Воцарение нового порядка, на который намекал капитан, происходило мягко, совсем не так, как полагал Исмар Леви. Ханан познакомился с девушкой, стал сторониться людей, опускался все больше и больше и наконец съехал с квартиры Исмара и поселился в убогой лачуге в вади Мусрара, где в прежние времена ночевали пастухи. Девушка, ее звали Шула, заглядывала туда нечасто.

После того как Ханан в течение недель не подавал признаков жизни, она решила его навестить. На полу лачуги валялись его пожитки — военная шинель, служившая одеялом, драный свитер и рюкзак. С глазами, полными слез, она собралась было уходить, как раздался стук в дверь и тут же, пригибаясь чересчур низко, в хижину вошел Исмар Леви. Он был одет в белую сорочку и свободные белые брюки. Вьющиеся волосы обрамляли безмятежно спокойное лицо.

— Где Ханан? — спросил он.

— Не знаю. Две недели назад он был тут.

— Где он может быть, как по-вашему?

— Понятия не имею. Я его едва знала.

— Не упоминал он какого-нибудь другого города, другой страны?

— Нет.

В комнате Шула сварила им кофе, а когда Исмар поднялся со стула, чтобы помочь ей снять с подноса чашки, она поразилась виду его тела, сильного, брутального, так не вязавшегося с безмятежным выражением его лица. Она внутренне словно отпрянула, но в то же время оценила, как мгновенно он разобрался в ее отношениях с Хананом и с какой деликатностью себя вел. Особенно расположил ее теплый тембр его голоса.

— Откуда такое имя — Исмар? — задала она вопрос, когда они уже стояли на пороге.

— Когда мать родила меня, ей было семнадцать. Это имя понравилось ей. Наверное, слышала от кого-нибудь.

Было 9 мая. Близился намеченный для выполнения задания день. Исмар искал двоюродного брата всюду. Тем временем пришло письмо от французского капитана: он завершает возложенную на него обязанность и возвращается учительствовать в свою школу в Ницце. Из того, что о ратуше в письме не было ни слова, Исмар понял, что строительство началось.

Он поехал к Хаимке Чернину. Самый невозмутимый из «Братьев Дины» сидел за столом между отцом и матерью. Он казался смущенным. Исмар выжидал, пока родители выйдут из комнаты или Хаимке выйдет с ним вместе. Но прошел час, а они все еще сидели за столом, и Хаимке тер и тер свои большие короткопалые руки.

— Мне надо с тобой поговорить.

— Конечно, Исмар, если ты того хочешь…

Он натянул вязаную шапку, хотя на улице было не особенно холодно.

— Пойдем лучше в сад, — предложил он.

Исмар рассказал об исчезновении Ханана и о полученном от капитана письме.

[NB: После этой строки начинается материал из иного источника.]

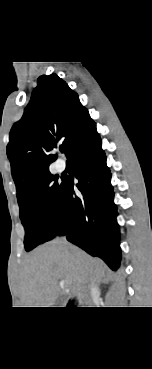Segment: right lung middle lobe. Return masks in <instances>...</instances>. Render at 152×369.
<instances>
[{
    "mask_svg": "<svg viewBox=\"0 0 152 369\" xmlns=\"http://www.w3.org/2000/svg\"><path fill=\"white\" fill-rule=\"evenodd\" d=\"M48 173L18 198L20 219L25 229V250L52 239L59 222L58 205L64 182Z\"/></svg>",
    "mask_w": 152,
    "mask_h": 369,
    "instance_id": "obj_1",
    "label": "right lung middle lobe"
}]
</instances>
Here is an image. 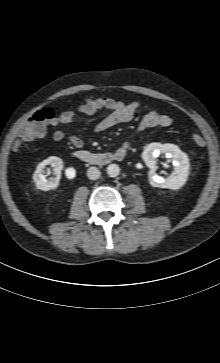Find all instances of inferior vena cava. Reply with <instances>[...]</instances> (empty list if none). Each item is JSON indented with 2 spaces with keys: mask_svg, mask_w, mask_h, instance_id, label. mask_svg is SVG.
<instances>
[{
  "mask_svg": "<svg viewBox=\"0 0 220 363\" xmlns=\"http://www.w3.org/2000/svg\"><path fill=\"white\" fill-rule=\"evenodd\" d=\"M100 170L97 168V167H90L88 170H87V176L89 179L91 180H96L100 177Z\"/></svg>",
  "mask_w": 220,
  "mask_h": 363,
  "instance_id": "obj_1",
  "label": "inferior vena cava"
}]
</instances>
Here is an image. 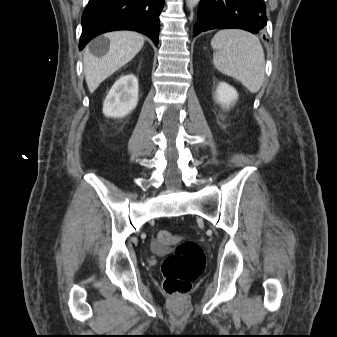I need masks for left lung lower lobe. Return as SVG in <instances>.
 Returning a JSON list of instances; mask_svg holds the SVG:
<instances>
[{"mask_svg":"<svg viewBox=\"0 0 337 337\" xmlns=\"http://www.w3.org/2000/svg\"><path fill=\"white\" fill-rule=\"evenodd\" d=\"M263 0H201L194 35L210 29H244L254 34L267 24Z\"/></svg>","mask_w":337,"mask_h":337,"instance_id":"0a47b994","label":"left lung lower lobe"}]
</instances>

— Понимаешь, — начал Хаимке, — у меня сейчас полно работы в хозяйстве. И еще… я собираюсь жениться. Жить в деревне — это не то что в городе. — Шапка почти полностью скрывала его лицо.

— Ты уходишь от нас, Хаимке?

— Чего ты добиваешься, Исмар? Ведь если Ханан ушел…

— А как же Бретке?

— Ноам сказал, что полной уверенности на его счет нет.

— Он коллекционирует бабочек и старые карты…

— Этого я не говорил. Я только сказал, что полной уверенности нет. Мы точно не знаем, а англичане и вовсе с ним работают. Один ты всегда во всем уверен, Исмар.

— А я скажу тебе, что хуже предателя ничего быть не может. Достаточно предать один раз, и ты уже предаешь бессчетно. Где Ноам?

— Ноам в Иерусалиме, но он вот-вот уезжает в Америку… если еще не уехал. В мире есть и другие вещи — не только твои немецкие обломки.

— А как же твоя клятва? Не боишься, что у тебя рука отсохнет?

— Послушай, Исмар… — Исмар Леви нервно рассмеялся. — …будь благоразумен. Все изменилось.

— Всего лишь за год?

— Всего лишь за год. Почему бы и нет?

Исмар с силой сдернул шапку с головы Хаимке.

— Я хочу видеть твое лицо!

— Позволь мне хотя бы сказать тебе пару слов…

— Знаю я, что ты собираешься мне сказать.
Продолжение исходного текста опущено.